◆ EXERCISE INSTRUCTIONS
For this exercise, reproduce each entry below exactly, excluding pictures.

Document layout detection data:
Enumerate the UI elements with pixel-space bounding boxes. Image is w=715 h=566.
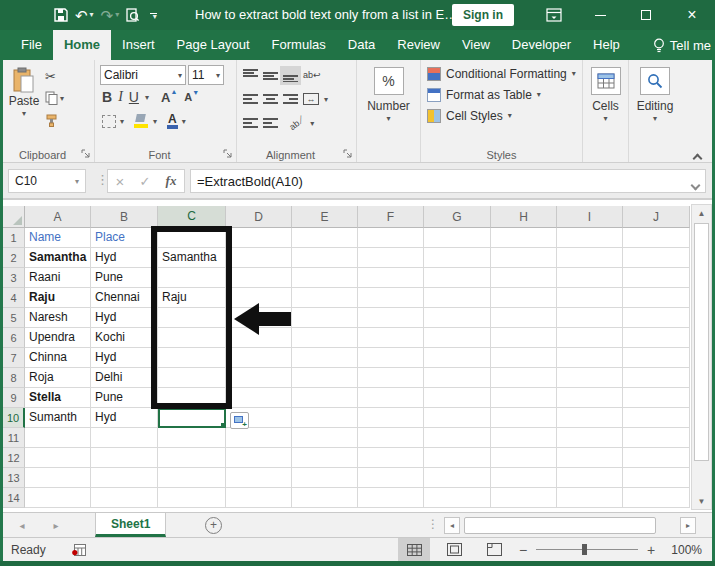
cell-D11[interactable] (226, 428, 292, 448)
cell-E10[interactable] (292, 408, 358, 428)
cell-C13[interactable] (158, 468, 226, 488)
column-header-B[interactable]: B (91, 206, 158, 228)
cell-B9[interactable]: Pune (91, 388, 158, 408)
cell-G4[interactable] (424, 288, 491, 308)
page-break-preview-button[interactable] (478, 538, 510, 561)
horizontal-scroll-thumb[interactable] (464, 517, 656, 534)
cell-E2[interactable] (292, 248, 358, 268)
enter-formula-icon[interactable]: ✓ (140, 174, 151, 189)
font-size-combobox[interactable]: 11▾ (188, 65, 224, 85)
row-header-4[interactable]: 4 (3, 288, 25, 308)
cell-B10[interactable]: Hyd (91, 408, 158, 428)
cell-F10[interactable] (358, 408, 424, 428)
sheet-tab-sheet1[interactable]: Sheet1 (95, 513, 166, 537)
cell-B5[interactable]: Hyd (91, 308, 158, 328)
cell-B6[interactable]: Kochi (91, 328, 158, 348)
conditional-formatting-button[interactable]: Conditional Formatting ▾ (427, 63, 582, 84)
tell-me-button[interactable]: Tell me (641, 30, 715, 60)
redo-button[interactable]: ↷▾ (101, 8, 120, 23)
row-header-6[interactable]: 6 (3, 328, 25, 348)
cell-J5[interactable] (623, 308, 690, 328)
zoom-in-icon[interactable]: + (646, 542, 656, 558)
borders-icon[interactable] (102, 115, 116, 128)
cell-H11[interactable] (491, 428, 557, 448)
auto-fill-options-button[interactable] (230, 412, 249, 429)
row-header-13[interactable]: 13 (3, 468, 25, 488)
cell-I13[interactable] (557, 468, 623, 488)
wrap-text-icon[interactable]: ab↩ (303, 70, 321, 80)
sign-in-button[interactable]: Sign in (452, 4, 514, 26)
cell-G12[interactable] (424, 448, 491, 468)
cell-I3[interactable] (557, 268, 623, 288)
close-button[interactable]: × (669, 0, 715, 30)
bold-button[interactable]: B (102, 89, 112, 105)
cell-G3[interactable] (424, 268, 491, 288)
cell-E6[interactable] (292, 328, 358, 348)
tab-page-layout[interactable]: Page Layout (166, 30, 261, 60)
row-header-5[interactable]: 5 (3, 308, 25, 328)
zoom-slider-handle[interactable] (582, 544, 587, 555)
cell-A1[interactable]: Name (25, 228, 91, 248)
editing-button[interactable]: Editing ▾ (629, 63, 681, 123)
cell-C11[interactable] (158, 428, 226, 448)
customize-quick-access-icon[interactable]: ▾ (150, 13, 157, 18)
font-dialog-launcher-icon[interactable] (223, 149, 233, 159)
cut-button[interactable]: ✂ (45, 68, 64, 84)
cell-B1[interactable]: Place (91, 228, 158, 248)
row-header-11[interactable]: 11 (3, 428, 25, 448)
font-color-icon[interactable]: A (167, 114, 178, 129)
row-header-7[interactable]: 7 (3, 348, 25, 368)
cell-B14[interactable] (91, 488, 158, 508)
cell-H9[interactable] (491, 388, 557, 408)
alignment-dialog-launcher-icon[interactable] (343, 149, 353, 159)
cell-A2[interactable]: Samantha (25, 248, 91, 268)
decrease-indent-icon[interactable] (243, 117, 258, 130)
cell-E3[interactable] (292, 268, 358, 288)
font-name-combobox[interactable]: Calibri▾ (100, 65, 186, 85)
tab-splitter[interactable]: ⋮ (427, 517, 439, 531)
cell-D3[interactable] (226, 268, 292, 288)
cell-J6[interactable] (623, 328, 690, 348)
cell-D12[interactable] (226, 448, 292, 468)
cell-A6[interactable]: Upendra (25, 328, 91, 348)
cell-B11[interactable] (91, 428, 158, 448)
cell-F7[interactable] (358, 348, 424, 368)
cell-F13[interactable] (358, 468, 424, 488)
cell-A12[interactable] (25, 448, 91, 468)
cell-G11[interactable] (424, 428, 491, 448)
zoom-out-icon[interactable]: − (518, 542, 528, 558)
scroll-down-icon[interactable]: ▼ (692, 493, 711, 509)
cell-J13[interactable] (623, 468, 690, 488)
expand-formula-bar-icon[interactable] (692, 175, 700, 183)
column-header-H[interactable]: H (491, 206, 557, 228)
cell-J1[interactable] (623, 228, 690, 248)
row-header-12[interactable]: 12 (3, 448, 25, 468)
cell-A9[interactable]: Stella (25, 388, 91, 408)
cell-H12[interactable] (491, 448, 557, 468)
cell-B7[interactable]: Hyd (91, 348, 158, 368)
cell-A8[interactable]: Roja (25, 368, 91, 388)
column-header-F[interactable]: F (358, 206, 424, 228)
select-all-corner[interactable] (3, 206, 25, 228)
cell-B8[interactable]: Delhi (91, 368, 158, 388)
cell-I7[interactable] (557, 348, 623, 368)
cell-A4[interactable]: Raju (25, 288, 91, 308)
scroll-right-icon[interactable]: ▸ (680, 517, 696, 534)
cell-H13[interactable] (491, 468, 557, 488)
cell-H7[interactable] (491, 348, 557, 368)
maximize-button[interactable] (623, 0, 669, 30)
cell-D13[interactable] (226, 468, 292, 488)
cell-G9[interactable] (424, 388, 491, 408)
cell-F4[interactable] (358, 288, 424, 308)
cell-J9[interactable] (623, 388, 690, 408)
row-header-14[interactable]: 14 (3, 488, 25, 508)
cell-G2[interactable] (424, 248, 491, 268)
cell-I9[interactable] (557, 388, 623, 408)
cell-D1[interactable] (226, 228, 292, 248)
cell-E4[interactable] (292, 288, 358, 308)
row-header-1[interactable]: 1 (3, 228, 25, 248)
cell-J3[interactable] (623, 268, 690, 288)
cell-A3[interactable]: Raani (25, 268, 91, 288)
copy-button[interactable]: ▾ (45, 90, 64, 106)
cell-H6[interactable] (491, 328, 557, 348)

◆ YOUR RESPONSE
Enumerate the UI elements with pixel-space bounding boxes. Image is w=715 h=566.
cell-D11[interactable] (226, 428, 292, 448)
cell-E10[interactable] (292, 408, 358, 428)
cell-C13[interactable] (158, 468, 226, 488)
column-header-B[interactable]: B (91, 206, 158, 228)
cell-B9[interactable]: Pune (91, 388, 158, 408)
cell-G4[interactable] (424, 288, 491, 308)
page-break-preview-button[interactable] (478, 538, 510, 561)
horizontal-scroll-thumb[interactable] (464, 517, 656, 534)
cell-E2[interactable] (292, 248, 358, 268)
enter-formula-icon[interactable]: ✓ (140, 174, 151, 189)
font-size-combobox[interactable]: 11▾ (188, 65, 224, 85)
row-header-4[interactable]: 4 (3, 288, 25, 308)
cell-B10[interactable]: Hyd (91, 408, 158, 428)
cell-F10[interactable] (358, 408, 424, 428)
sheet-tab-sheet1[interactable]: Sheet1 (95, 513, 166, 537)
cell-B5[interactable]: Hyd (91, 308, 158, 328)
cell-B6[interactable]: Kochi (91, 328, 158, 348)
conditional-formatting-button[interactable]: Conditional Formatting ▾ (427, 63, 582, 84)
tell-me-button[interactable]: Tell me (641, 30, 715, 60)
redo-button[interactable]: ↷▾ (101, 8, 120, 23)
row-header-6[interactable]: 6 (3, 328, 25, 348)
cell-J5[interactable] (623, 308, 690, 328)
zoom-in-icon[interactable]: + (646, 542, 656, 558)
borders-icon[interactable] (102, 115, 116, 128)
cell-H11[interactable] (491, 428, 557, 448)
auto-fill-options-button[interactable] (230, 412, 249, 429)
row-header-13[interactable]: 13 (3, 468, 25, 488)
cell-I13[interactable] (557, 468, 623, 488)
wrap-text-icon[interactable]: ab↩ (303, 70, 321, 80)
sign-in-button[interactable]: Sign in (452, 4, 514, 26)
cell-G12[interactable] (424, 448, 491, 468)
cell-I3[interactable] (557, 268, 623, 288)
close-button[interactable]: × (669, 0, 715, 30)
bold-button[interactable]: B (102, 89, 112, 105)
cell-G3[interactable] (424, 268, 491, 288)
cell-E6[interactable] (292, 328, 358, 348)
tab-page-layout[interactable]: Page Layout (166, 30, 261, 60)
row-header-5[interactable]: 5 (3, 308, 25, 328)
zoom-slider-handle[interactable] (582, 544, 587, 555)
cell-A1[interactable]: Name (25, 228, 91, 248)
editing-button[interactable]: Editing ▾ (629, 63, 681, 123)
cell-C11[interactable] (158, 428, 226, 448)
customize-quick-access-icon[interactable]: ▾ (150, 13, 157, 18)
font-dialog-launcher-icon[interactable] (223, 149, 233, 159)
cut-button[interactable]: ✂ (45, 68, 64, 84)
cell-B1[interactable]: Place (91, 228, 158, 248)
row-header-11[interactable]: 11 (3, 428, 25, 448)
font-color-icon[interactable]: A (167, 114, 178, 129)
row-header-7[interactable]: 7 (3, 348, 25, 368)
cell-B14[interactable] (91, 488, 158, 508)
cell-H9[interactable] (491, 388, 557, 408)
alignment-dialog-launcher-icon[interactable] (343, 149, 353, 159)
cell-A2[interactable]: Samantha (25, 248, 91, 268)
decrease-indent-icon[interactable] (243, 117, 258, 130)
cell-E3[interactable] (292, 268, 358, 288)
font-name-combobox[interactable]: Calibri▾ (100, 65, 186, 85)
tab-splitter[interactable]: ⋮ (427, 517, 439, 531)
cell-D3[interactable] (226, 268, 292, 288)
cell-J6[interactable] (623, 328, 690, 348)
cell-D12[interactable] (226, 448, 292, 468)
cell-A6[interactable]: Upendra (25, 328, 91, 348)
cell-B11[interactable] (91, 428, 158, 448)
cell-F7[interactable] (358, 348, 424, 368)
cell-F13[interactable] (358, 468, 424, 488)
cell-A12[interactable] (25, 448, 91, 468)
cell-G11[interactable] (424, 428, 491, 448)
zoom-out-icon[interactable]: − (518, 542, 528, 558)
scroll-down-icon[interactable]: ▼ (692, 493, 711, 509)
cell-J13[interactable] (623, 468, 690, 488)
expand-formula-bar-icon[interactable] (692, 175, 700, 183)
column-header-H[interactable]: H (491, 206, 557, 228)
cell-J1[interactable] (623, 228, 690, 248)
row-header-12[interactable]: 12 (3, 448, 25, 468)
cell-A9[interactable]: Stella (25, 388, 91, 408)
cell-H12[interactable] (491, 448, 557, 468)
cell-B7[interactable]: Hyd (91, 348, 158, 368)
cell-A8[interactable]: Roja (25, 368, 91, 388)
column-header-F[interactable]: F (358, 206, 424, 228)
select-all-corner[interactable] (3, 206, 25, 228)
cell-B8[interactable]: Delhi (91, 368, 158, 388)
cell-I7[interactable] (557, 348, 623, 368)
cell-A4[interactable]: Raju (25, 288, 91, 308)
scroll-right-icon[interactable]: ▸ (680, 517, 696, 534)
cell-H13[interactable] (491, 468, 557, 488)
cell-H7[interactable] (491, 348, 557, 368)
maximize-button[interactable] (623, 0, 669, 30)
cell-D13[interactable] (226, 468, 292, 488)
cell-G9[interactable] (424, 388, 491, 408)
cell-F4[interactable] (358, 288, 424, 308)
cell-J9[interactable] (623, 388, 690, 408)
row-header-14[interactable]: 14 (3, 488, 25, 508)
cell-G2[interactable] (424, 248, 491, 268)
cell-I9[interactable] (557, 388, 623, 408)
cell-D1[interactable] (226, 228, 292, 248)
cell-E4[interactable] (292, 288, 358, 308)
row-header-1[interactable]: 1 (3, 228, 25, 248)
cell-J3[interactable] (623, 268, 690, 288)
cell-A3[interactable]: Raani (25, 268, 91, 288)
copy-button[interactable]: ▾ (45, 90, 64, 106)
cell-H6[interactable] (491, 328, 557, 348)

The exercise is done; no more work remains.